From the Military Order of the Purple Heart Web page.

A recent article in the military press alluded to the possibility that the Purple Heart Medal might be awarded in cases of Post Traumatic Stress Disorder, (PTSD), as being under consideration by the Office of the Secretary of Defense, the Honorable Robert Gates.

A spokesman for the Military Order of the Purple Heart, (MOPH), was quoted as saying, “The Purple Heart Medal is awarded to those Combat Wounded men and women, who as Members of the Armed Forces, shed blood by an instrument of war in the hands of an enemy of the United States of America.

” Our Founding Father, General George Washington, conceived the Medal of Merit and awarded this medal in 1782 to three stalwart soldiers during the Revolutionary War. In 1932, General Douglas MacArthur returned the honored tradition of awarding the Purple Heart and gave it the dignity it deserves as we march forward in the war against terrorism.

The MOPH takes issue with recent attempts to degrade the basic requirements and considerations for the award to include diagnosed illness, disease, and non-combat injuries suffered or incurred in combatant theatres of operations.

Re: Purple Heart for PTSD

Vietnam Veterans and those before us who have PTSD never considered nor requested a look at receiving the Purple Heart issued to those who shed their blood on the battlefield.

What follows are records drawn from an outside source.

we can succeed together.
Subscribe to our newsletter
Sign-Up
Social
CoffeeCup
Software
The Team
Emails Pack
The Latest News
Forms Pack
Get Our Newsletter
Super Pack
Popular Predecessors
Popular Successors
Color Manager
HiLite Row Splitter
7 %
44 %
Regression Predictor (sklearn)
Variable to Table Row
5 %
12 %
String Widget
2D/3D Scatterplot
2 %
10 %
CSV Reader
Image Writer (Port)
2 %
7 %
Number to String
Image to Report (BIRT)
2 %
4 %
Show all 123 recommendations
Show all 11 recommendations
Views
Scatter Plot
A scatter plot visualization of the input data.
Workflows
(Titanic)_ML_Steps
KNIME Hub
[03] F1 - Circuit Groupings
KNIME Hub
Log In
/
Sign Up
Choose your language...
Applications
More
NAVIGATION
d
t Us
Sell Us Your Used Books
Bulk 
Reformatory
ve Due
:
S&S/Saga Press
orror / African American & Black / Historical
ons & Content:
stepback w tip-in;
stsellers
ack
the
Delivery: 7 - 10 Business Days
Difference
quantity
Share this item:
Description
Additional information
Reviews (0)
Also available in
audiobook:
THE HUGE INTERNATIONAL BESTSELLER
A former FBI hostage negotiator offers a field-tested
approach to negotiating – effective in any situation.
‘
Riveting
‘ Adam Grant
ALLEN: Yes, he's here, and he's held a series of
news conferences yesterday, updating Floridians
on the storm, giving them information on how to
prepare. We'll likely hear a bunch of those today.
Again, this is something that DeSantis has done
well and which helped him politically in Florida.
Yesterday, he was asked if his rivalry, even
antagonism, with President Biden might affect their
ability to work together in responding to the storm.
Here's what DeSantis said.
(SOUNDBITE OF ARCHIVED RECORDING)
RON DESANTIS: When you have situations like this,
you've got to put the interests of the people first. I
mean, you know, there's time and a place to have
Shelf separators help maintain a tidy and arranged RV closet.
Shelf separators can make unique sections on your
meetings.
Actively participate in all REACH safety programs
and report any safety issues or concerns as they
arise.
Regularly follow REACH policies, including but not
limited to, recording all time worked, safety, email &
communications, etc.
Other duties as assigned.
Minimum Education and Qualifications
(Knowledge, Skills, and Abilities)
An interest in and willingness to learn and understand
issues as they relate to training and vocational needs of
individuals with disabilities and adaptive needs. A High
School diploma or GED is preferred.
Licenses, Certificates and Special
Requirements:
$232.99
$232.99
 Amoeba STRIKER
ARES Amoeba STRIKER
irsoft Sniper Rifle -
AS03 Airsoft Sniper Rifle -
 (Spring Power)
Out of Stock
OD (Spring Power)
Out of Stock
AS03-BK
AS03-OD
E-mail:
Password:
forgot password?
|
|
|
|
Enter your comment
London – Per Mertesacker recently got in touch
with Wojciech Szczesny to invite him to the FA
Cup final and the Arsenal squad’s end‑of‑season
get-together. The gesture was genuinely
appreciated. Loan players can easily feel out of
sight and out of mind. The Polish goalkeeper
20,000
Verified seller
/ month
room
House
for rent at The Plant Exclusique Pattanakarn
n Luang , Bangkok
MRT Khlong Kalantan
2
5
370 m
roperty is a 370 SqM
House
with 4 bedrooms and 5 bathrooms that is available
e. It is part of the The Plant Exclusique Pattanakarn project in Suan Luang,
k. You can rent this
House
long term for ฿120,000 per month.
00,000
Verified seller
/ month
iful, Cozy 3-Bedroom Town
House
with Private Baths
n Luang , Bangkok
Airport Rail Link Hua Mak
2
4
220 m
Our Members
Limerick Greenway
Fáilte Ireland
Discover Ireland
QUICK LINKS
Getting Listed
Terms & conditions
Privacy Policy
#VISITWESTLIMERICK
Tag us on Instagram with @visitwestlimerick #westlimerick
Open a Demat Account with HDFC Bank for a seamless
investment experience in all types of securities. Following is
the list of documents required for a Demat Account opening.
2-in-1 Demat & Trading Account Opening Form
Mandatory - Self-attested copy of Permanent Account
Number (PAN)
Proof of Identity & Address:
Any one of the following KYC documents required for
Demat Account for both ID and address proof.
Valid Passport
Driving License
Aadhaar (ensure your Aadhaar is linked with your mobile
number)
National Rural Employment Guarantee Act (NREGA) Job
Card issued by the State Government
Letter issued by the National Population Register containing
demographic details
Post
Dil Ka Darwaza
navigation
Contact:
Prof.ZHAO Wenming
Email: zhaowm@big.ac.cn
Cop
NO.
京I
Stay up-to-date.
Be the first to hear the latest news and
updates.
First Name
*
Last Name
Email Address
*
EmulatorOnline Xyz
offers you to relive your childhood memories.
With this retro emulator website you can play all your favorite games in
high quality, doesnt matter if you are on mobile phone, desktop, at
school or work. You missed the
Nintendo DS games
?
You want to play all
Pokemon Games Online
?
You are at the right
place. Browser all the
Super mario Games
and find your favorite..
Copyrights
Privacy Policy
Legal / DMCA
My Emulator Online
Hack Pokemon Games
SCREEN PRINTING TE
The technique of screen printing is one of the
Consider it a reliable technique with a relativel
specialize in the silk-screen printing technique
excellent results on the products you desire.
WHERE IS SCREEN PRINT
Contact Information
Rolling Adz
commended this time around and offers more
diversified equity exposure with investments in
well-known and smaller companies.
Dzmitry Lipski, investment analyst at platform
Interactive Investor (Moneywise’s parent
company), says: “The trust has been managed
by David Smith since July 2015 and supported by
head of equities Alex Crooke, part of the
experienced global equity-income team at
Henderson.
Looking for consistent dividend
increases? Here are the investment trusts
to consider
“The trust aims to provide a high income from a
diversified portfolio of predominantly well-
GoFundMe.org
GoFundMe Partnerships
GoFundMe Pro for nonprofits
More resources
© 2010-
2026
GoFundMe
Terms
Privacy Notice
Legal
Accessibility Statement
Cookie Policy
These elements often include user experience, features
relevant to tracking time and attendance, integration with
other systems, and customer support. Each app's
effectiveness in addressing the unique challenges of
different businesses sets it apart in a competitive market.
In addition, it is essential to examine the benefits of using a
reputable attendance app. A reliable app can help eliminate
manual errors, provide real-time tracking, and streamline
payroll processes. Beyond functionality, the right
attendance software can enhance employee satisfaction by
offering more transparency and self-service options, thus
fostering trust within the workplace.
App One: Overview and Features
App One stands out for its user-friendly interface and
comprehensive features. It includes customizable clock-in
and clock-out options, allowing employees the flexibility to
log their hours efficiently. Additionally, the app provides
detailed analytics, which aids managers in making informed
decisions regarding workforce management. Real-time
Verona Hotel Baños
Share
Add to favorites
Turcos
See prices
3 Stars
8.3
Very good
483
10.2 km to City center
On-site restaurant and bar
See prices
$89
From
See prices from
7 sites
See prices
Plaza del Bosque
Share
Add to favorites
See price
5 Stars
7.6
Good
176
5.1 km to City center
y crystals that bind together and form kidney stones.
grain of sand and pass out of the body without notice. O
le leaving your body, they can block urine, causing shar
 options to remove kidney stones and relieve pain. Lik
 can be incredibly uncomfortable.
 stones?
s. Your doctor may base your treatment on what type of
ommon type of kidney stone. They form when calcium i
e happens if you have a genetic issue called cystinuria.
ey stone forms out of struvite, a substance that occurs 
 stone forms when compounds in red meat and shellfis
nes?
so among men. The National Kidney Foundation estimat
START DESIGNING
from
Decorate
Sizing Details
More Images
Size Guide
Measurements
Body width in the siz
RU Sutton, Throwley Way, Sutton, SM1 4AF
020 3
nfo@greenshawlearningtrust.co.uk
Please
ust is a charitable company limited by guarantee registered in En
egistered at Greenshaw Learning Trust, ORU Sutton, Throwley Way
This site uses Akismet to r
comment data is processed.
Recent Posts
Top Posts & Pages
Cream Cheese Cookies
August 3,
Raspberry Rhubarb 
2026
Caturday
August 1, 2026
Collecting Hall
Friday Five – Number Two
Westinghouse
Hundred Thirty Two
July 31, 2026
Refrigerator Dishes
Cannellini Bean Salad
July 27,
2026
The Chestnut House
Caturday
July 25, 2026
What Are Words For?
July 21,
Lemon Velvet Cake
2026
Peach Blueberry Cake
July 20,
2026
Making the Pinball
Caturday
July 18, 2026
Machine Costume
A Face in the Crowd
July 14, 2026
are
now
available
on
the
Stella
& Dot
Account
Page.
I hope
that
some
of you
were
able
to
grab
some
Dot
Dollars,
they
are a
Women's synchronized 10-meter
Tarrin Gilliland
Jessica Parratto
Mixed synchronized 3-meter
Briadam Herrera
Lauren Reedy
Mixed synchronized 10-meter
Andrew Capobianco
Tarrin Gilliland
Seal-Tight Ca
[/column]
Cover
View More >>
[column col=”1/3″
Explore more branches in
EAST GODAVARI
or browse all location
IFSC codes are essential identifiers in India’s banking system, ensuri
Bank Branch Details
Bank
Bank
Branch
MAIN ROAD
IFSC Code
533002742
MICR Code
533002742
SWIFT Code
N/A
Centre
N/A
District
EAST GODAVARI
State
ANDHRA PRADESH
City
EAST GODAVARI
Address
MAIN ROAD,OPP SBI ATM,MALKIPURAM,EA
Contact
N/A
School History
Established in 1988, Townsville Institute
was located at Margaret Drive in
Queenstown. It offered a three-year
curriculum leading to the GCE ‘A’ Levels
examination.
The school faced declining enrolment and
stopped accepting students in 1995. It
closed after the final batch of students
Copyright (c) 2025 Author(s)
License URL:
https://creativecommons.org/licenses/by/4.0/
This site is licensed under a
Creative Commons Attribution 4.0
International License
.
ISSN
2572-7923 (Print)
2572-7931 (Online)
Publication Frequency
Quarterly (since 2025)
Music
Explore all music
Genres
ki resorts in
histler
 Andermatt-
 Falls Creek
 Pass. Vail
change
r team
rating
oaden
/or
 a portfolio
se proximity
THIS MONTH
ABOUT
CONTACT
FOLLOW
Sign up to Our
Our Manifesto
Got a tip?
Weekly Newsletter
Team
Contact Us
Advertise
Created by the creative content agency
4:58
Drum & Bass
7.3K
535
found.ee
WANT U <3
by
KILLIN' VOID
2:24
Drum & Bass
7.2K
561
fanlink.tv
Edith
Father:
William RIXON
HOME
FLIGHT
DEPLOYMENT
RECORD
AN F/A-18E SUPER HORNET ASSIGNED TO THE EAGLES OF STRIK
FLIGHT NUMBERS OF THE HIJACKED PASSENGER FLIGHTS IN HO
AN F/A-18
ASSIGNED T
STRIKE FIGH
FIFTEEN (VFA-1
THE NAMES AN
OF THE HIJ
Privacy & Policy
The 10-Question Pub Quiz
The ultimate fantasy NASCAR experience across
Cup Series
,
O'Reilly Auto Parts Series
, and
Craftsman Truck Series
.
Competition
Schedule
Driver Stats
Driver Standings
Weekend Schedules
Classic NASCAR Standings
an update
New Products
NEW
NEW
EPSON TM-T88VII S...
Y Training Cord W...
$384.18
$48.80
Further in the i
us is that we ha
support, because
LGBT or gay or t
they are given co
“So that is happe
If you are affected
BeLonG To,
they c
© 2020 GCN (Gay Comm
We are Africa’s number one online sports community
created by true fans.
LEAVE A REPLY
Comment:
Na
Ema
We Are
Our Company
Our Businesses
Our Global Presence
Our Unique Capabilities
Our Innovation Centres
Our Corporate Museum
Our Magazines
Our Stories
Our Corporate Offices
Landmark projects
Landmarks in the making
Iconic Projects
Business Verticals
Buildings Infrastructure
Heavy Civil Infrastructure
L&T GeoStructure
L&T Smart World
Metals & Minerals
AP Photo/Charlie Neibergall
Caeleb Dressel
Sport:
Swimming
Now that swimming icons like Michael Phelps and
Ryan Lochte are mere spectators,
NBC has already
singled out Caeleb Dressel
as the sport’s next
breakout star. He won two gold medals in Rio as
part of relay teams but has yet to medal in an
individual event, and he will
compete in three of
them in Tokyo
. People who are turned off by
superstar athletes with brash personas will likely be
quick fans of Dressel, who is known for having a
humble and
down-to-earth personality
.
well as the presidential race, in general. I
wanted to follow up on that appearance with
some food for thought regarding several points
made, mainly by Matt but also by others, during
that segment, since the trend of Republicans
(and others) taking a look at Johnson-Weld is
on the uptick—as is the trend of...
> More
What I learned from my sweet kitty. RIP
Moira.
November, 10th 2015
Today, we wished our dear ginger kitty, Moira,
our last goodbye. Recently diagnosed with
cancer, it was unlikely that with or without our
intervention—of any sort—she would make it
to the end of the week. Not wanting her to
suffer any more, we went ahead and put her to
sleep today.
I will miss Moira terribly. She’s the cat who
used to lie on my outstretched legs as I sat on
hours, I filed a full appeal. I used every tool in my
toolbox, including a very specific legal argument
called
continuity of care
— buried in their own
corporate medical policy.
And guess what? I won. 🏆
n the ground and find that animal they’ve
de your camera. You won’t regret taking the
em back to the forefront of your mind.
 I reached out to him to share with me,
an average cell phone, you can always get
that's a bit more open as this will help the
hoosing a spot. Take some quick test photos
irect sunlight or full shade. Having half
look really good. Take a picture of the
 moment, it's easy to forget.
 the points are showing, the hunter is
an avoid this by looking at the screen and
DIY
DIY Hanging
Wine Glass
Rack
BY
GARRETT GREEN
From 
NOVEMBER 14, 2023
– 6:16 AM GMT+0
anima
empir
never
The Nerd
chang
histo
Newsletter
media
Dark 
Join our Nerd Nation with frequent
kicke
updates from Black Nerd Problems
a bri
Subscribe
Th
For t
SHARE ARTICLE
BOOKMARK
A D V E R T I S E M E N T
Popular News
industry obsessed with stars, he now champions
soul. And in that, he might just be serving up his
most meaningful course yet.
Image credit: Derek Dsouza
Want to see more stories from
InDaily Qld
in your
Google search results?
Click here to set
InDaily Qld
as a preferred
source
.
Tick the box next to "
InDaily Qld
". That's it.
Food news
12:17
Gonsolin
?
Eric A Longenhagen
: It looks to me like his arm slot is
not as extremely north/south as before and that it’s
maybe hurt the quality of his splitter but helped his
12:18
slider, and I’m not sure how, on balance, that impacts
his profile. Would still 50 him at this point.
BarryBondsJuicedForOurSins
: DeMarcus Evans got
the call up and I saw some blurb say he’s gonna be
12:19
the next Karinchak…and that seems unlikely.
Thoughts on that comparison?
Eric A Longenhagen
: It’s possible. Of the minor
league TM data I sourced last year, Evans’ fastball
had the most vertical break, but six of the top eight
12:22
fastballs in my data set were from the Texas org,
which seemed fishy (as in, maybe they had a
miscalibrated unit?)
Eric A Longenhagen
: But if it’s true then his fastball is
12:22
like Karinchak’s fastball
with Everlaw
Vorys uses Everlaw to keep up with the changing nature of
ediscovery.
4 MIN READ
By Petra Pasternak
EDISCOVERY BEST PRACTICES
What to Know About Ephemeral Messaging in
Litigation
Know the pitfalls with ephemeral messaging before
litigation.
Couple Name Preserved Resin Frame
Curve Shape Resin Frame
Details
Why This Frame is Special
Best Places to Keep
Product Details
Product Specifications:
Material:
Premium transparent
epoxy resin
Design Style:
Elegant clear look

It seems to me that those who have PTSD under the current confirtation are medal hungry and should be ashamed of themselves.

We can not allow the deteriation of the oldest medal, the Purple Heart to be handed out like some kind of candy. It is bad enough that medals are at times issued for no reason.

Re: Purple Heart for PTSD

As I read it the Award will only cover the New guys.

As I also see it this is not the idea of the Afghan or Iraqi Veterans or any of their Groups. Its the idea of someone in the Employ of the Government and I think its just another fishing trip to get a quick fix and attempt to save Money not to mention the fact of trying to turn one group of veterans against another.

Re: Purple Heart for PTSD

my answser is still "NO". This will degrade an award that is the oldest enlisted soldiers award handed out by George Washington.